Effect of dislocation and residual stress on etching performance of 12 μm thick rolled copper foil during pre-stretching

Abstract

With the rapid development of new electronic information industry in 5G era, the development of various electronic components towards high speed and multi-functionality, and higher requirements have been put forward on the precision of circuit boards, the quality and rate of signal transmission. The 12 μm thick rolled copper foil is the thinnest rolled copper foil that can be stably produced, which is essential for the manufacture of high-end Flexible Printed Circuit (FPC) boards. The different microstructure and stress states of 12 μm thick rolled copper foil was obtained through different degrees of pre-stretching. And then the effect of dislocation and residual stress on the etching performance of copper foil was systematically investigated. The results show that the etching rate of copper foil increases and then decreases with the increasing of pre-stretching strain.
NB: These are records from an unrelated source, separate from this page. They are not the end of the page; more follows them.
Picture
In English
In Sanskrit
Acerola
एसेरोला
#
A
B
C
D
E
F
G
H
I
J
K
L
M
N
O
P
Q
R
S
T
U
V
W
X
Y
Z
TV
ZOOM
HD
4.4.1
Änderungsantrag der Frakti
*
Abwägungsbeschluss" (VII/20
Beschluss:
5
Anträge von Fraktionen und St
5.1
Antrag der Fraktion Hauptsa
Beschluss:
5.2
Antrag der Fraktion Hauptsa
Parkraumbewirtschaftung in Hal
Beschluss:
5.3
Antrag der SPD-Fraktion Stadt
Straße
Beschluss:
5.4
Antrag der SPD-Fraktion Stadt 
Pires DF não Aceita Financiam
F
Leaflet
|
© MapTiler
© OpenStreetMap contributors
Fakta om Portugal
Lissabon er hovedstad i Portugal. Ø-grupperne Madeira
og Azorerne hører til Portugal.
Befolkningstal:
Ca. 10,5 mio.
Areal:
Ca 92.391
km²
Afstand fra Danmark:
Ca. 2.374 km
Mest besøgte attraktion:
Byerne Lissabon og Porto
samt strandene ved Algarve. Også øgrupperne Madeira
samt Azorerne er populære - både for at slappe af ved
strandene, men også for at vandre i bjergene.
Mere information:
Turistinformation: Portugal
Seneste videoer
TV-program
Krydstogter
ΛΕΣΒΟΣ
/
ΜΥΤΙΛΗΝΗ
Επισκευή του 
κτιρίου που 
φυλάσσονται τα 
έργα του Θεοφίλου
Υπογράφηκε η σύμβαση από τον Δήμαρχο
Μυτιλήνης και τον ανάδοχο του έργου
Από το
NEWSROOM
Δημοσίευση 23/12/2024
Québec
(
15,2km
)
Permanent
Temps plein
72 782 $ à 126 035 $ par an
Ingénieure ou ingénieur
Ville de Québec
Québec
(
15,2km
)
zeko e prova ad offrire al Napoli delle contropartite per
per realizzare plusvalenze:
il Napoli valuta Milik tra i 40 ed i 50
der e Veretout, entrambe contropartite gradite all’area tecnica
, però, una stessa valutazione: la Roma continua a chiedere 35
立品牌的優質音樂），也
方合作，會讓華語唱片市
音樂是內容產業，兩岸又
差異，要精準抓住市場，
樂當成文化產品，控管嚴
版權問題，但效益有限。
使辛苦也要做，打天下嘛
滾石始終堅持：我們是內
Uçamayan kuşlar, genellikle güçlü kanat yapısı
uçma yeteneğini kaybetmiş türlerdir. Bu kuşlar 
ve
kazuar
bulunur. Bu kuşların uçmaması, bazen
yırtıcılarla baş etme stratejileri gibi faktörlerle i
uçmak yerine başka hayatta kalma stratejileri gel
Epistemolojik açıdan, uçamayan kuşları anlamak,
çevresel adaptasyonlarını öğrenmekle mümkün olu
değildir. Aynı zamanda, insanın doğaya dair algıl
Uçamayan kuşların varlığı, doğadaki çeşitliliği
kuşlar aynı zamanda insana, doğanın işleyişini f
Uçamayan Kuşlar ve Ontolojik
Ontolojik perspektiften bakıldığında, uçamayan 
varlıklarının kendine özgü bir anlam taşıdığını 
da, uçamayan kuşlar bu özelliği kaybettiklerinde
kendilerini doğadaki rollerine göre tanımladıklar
And the etching rate of copper foil increases rapidly when the pre-stretching strain increases from 0.67% to 0.83%. For the dislocation, the rolled copper foil has higher dislocation density, and the dislocation density gradually increases with the increasing of pre-stretching strain. For the residual stress, the rolled copper foil has higher residual compressive stress. The residual compressive stress decreases and then turns into residual tensile stress with the increasing of pre-stretching strain. The residual compressive stress and dislocation reduce the etching rate of copper foil, and the residual tensile stress increases the etching rate of copper foil within a certain range. The four stages of etching rate variation of copper foil during pre-stretching were clarified, and the calculating model of etching rate was constructed when the dislocation density or residual stress acts as a single factor or dual factors.